Saved entries:

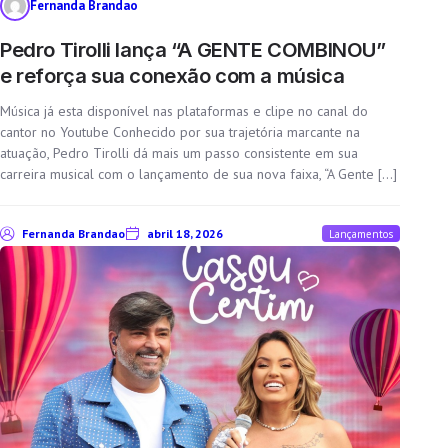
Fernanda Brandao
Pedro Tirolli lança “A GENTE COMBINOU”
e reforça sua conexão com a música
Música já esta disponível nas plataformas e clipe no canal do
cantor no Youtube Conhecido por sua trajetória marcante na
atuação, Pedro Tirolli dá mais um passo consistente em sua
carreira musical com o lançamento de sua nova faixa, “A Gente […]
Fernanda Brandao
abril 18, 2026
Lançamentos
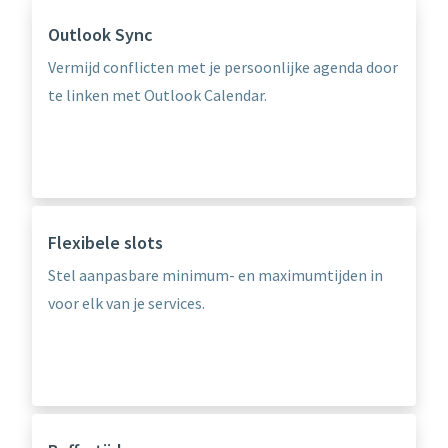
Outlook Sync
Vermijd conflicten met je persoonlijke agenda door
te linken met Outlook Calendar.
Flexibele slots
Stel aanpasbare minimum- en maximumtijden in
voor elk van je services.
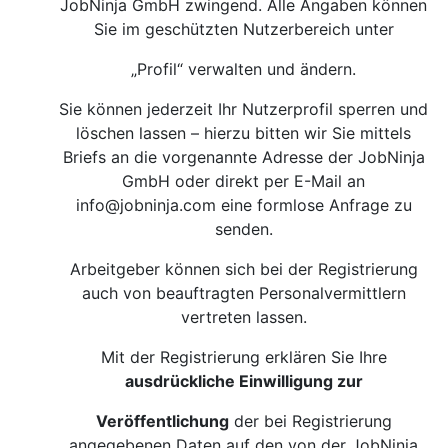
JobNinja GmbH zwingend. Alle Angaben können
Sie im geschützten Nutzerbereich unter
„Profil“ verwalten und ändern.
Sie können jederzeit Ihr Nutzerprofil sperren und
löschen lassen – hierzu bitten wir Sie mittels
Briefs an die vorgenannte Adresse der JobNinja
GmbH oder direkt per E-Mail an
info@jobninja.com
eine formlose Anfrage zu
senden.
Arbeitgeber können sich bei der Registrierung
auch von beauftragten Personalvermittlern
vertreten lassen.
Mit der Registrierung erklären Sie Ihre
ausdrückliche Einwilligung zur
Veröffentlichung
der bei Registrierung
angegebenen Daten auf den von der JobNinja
--
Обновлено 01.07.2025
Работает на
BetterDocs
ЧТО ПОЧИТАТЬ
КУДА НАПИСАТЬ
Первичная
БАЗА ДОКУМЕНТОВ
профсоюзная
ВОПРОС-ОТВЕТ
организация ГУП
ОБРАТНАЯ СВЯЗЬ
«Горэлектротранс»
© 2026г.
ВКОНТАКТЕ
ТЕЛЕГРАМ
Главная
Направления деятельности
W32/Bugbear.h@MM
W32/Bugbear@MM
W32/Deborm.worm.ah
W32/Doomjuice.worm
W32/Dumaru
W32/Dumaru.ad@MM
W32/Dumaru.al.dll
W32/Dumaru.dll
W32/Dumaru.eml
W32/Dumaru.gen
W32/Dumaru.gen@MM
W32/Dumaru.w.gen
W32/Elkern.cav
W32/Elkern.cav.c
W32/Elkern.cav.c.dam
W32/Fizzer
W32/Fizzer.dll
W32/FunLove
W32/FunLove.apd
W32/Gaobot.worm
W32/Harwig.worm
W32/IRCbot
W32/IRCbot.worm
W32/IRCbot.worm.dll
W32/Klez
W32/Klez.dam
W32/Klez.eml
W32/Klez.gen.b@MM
==
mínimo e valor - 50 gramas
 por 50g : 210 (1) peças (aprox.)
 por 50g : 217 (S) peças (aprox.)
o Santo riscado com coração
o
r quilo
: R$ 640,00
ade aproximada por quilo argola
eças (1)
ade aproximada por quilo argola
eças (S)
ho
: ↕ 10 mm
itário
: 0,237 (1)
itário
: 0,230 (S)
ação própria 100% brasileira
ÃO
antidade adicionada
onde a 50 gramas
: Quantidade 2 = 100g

◆ Exercise directions:
Reply with the number of lines above in which the word "Elkern" appears, and with nothing else.

◆ Output for this task:
3